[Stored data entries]
============================================================
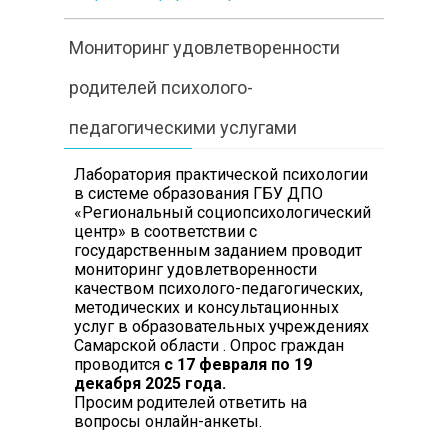
Мониторинг удовлетворенности
родителей психолого-
педагогическими услугами
Лаборатория практической психологии
в системе образования ГБУ ДПО
«Региональный социопсихологический
центр» в соответствии с
государственным заданием проводит
мониторинг удовлетворенности
качеством психолого-педагогических,
методических и консультационных
услуг в образовательных учреждениях
Самарской области . Опрос граждан
проводится
с 17 февраля по 19
декабря 2025 года.
Просим родителей ответить на
вопросы онлайн-анкеты.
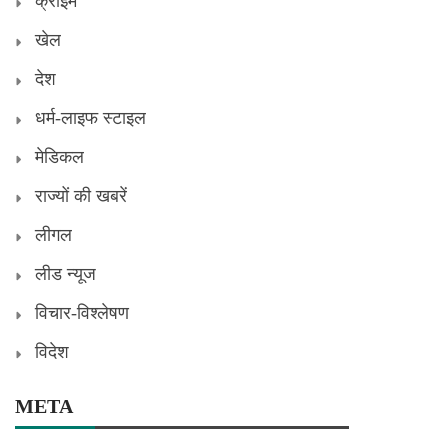
क्राइम
खेल
देश
धर्म-लाइफ स्टाइल
मेडिकल
राज्यों की खबरें
लीगल
लीड न्यूज
विचार-विश्लेषण
विदेश
META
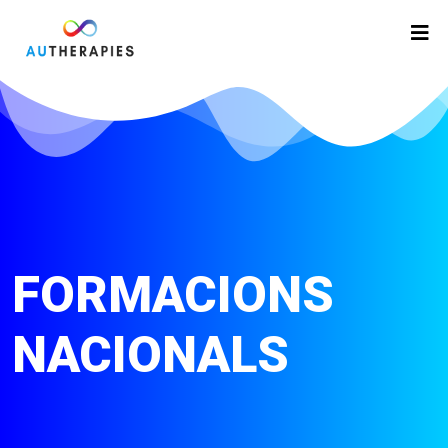
FORMACIONS
NACIONALS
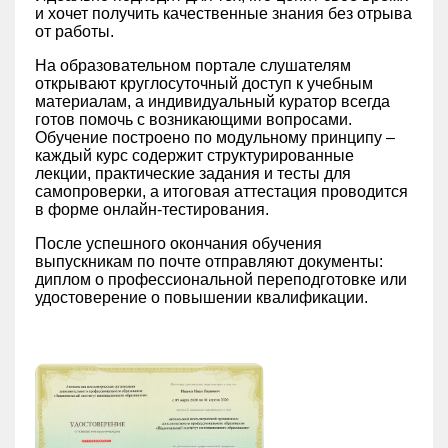
и хочет получить качественные знания без отрыва
от работы.
На образовательном портале слушателям
открывают круглосуточный доступ к учебным
материалам, а индивидуальный куратор всегда
готов помочь с возникающими вопросами.
Обучение построено по модульному принципу –
каждый курс содержит структурированные
лекции, практические задания и тесты для
самопроверки, а итоговая аттестация проводится
в форме онлайн-тестирования.
После успешного окончания обучения
выпускникам по почте отправляют документы:
диплом о профессиональной переподготовке или
удостоверение о повышении квалификации.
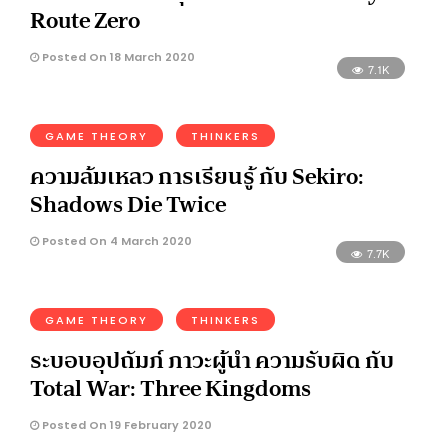
Route Zero
Posted On 18 March 2020
7.1K
GAME THEORY
THINKERS
ความล้มเหลว การเรียนรู้ กับ Sekiro:
Shadows Die Twice
Posted On 4 March 2020
7.7K
GAME THEORY
THINKERS
ระบอบอุปถัมภ์ ภาวะผู้นำ ความรับผิด กับ
Total War: Three Kingdoms
Posted On 19 February 2020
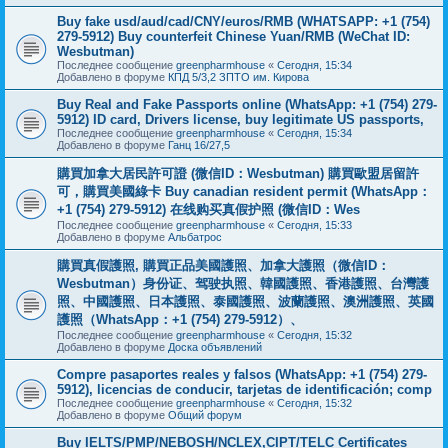
Buy fake usd/aud/cad/CNY/euros/RMB (WHATSAPP: +1 (754)
279-5912) Buy counterfeit Chinese Yuan/RMB (WeChat ID:
Wesbutman)
Последнее сообщение
greenpharmhouse
«
Сегодня, 15:34
Добавлено в форуме
КПД 5/3,2 ЗПТО им. Кирова
Buy Real and Fake Passports online (WhatsApp: +1 (754) 279-
5912) ID card, Drivers license, buy legitimate US passports,
Последнее сообщение
greenpharmhouse
«
Сегодня, 15:34
Добавлено в форуме
Ганц 16/27,5
購買加拿大居民許可證 (微信ID：Wesbutman) 購買歐盟居留許
可，購買美國綠卡 Buy canadian resident permit (WhatsApp：
+1 (754) 279-5912) 在线购买真假护照 (微信ID：Wes
Последнее сообщение
greenpharmhouse
«
Сегодня, 15:33
Добавлено в форуме
Альбатрос
購買真假護照, 購買正品美國護照、加拿大護照（微信ID：
Wesbutman）身份证、驾驶执照、韓國護照、香港護照、台灣護
照、中國護照、日本護照、泰國護照、波蘭護照、澳洲護照、英國
護照（WhatsApp：+1 (754) 279-5912）、
Последнее сообщение
greenpharmhouse
«
Сегодня, 15:32
Добавлено в форуме
Доска объявлений
Compre pasaportes reales y falsos (WhatsApp: +1 (754) 279-
5912), licencias de conducir, tarjetas de identificación; comp
Последнее сообщение
greenpharmhouse
«
Сегодня, 15:32
Добавлено в форуме
Общий форум
Buy IELTS/PMP/NEBOSH/NCLEX,CIPT/TELC Certificates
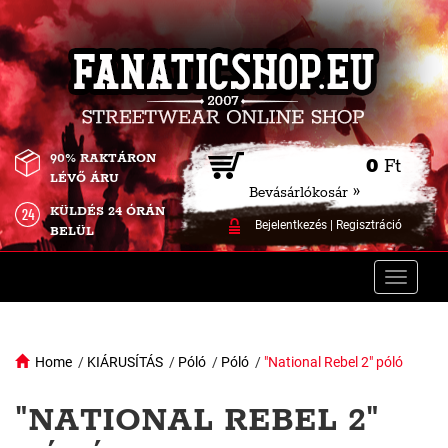
90% RAKTÁRON
0
Ft
LÉVŐ ÁRU
Bevásárlókosár »
KÜLDÉS 24 ÓRÁN
Bejelentkezés
|
Regisztráció
BELÜL
Toggle
naviga
Home
/
KIÁRUSÍTÁS
/
Póló
/
Póló
/
"National Rebel 2" póló
"NATIONAL REBEL 2"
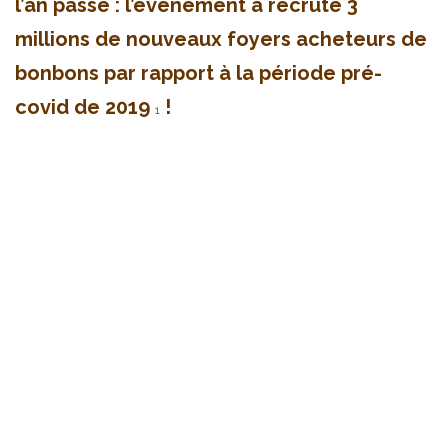
l’an passé : l’évènement a recruté 3
millions de nouveaux foyers acheteurs de
bonbons par rapport à la période pré-
covid de 2019
!
1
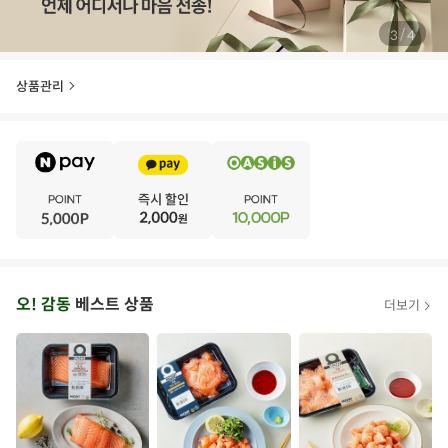
/
4
4
상품관리
E
·
V
·
E
·
N
·
T
오
오! 감동
베스트 상품
더보기
아
시
스
추
가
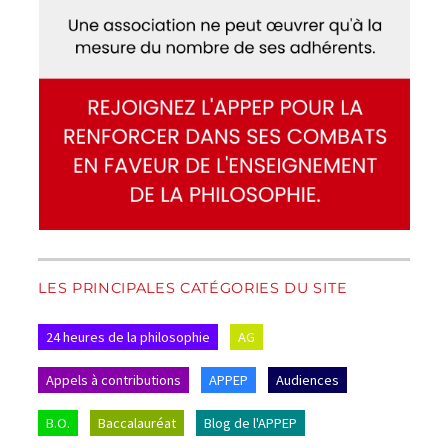
LES PRINCIPALES CATÉGORIES DU SITE
24 heures de la philosophie
AG
Appels à contributions
APPEP
Audiences
B.O.
Baccalauréat
Blog de l'APPEP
============================================================
When you retype the data above, match every line exactly and leave the pictures behind.

YOUR RESPONSE
Мониторинг удовлетворенности
родителей психолого-
педагогическими услугами
Лаборатория практической психологии
в системе образования ГБУ ДПО
«Региональный социопсихологический
центр» в соответствии с
государственным заданием проводит
мониторинг удовлетворенности
качеством психолого-педагогических,
методических и консультационных
услуг в образовательных учреждениях
Самарской области . Опрос граждан
проводится
с 17 февраля по 19
декабря 2025 года.
Просим родителей ответить на
вопросы онлайн-анкеты.
क्राइम
खेल
देश
धर्म-लाइफ स्टाइल
मेडिकल
राज्यों की खबरें
लीगल
लीड न्यूज
विचार-विश्लेषण
विदेश
META
FORMACIONS
NACIONALS
и хочет получить качественные знания без отрыва
от работы.
На образовательном портале слушателям
открывают круглосуточный доступ к учебным
материалам, а индивидуальный куратор всегда
готов помочь с возникающими вопросами.
Обучение построено по модульному принципу –
каждый курс содержит структурированные
лекции, практические задания и тесты для
самопроверки, а итоговая аттестация проводится
в форме онлайн-тестирования.
После успешного окончания обучения
выпускникам по почте отправляют документы:
диплом о профессиональной переподготовке или
удостоверение о повышении квалификации.
Route Zero
Posted On 18 March 2020
7.1K
GAME THEORY
THINKERS
ความล้มเหลว การเรียนรู้ กับ Sekiro:
Shadows Die Twice
Posted On 4 March 2020
7.7K
GAME THEORY
THINKERS
ระบอบอุปถัมภ์ ภาวะผู้นำ ความรับผิด กับ
Total War: Three Kingdoms
Posted On 19 February 2020
Buy fake usd/aud/cad/CNY/euros/RMB (WHATSAPP: +1 (754)
279-5912) Buy counterfeit Chinese Yuan/RMB (WeChat ID:
Wesbutman)
Последнее сообщение
greenpharmhouse
«
Сегодня, 15:34
Добавлено в форуме
КПД 5/3,2 ЗПТО им. Кирова
Buy Real and Fake Passports online (WhatsApp: +1 (754) 279-
5912) ID card, Drivers license, buy legitimate US passports,
Последнее сообщение
greenpharmhouse
«
Сегодня, 15:34
Добавлено в форуме
Ганц 16/27,5
購買加拿大居民許可證 (微信ID：Wesbutman) 購買歐盟居留許
可，購買美國綠卡 Buy canadian resident permit (WhatsApp：
+1 (754) 279-5912) 在线购买真假护照 (微信ID：Wes
Последнее сообщение
greenpharmhouse
«
Сегодня, 15:33
Добавлено в форуме
Альбатрос
購買真假護照, 購買正品美國護照、加拿大護照（微信ID：
Wesbutman）身份证、驾驶执照、韓國護照、香港護照、台灣護
照、中國護照、日本護照、泰國護照、波蘭護照、澳洲護照、英國
護照（WhatsApp：+1 (754) 279-5912）、
Последнее сообщение
greenpharmhouse
«
Сегодня, 15:32
Добавлено в форуме
Доска объявлений
Compre pasaportes reales y falsos (WhatsApp: +1 (754) 279-
5912), licencias de conducir, tarjetas de identificación; comp
Последнее сообщение
greenpharmhouse
«
Сегодня, 15:32
Добавлено в форуме
Общий форум
Buy IELTS/PMP/NEBOSH/NCLEX,CIPT/TELC Certificates
90% RAKTÁRON
0
Ft
LÉVŐ ÁRU
Bevásárlókosár »
KÜLDÉS 24 ÓRÁN
Bejelentkezés
|
Regisztráció
BELÜL
Toggle
naviga
Home
/
KIÁRUSÍTÁS
/
Póló
/
Póló
/
"National Rebel 2" póló
"NATIONAL REBEL 2"
l’an passé : l’évènement a recruté 3
millions de nouveaux foyers acheteurs de
bonbons par rapport à la période pré-
covid de 2019
!
1
/
4
4
상품관리
E
·
V
·
E
·
N
·
T
오
오! 감동
베스트 상품
더보기
아
시
스
추
가
LES PRINCIPALES CATÉGORIES DU SITE
24 heures de la philosophie
AG
Appels à contributions
APPEP
Audiences
B.O.
Baccalauréat
Blog de l'APPEP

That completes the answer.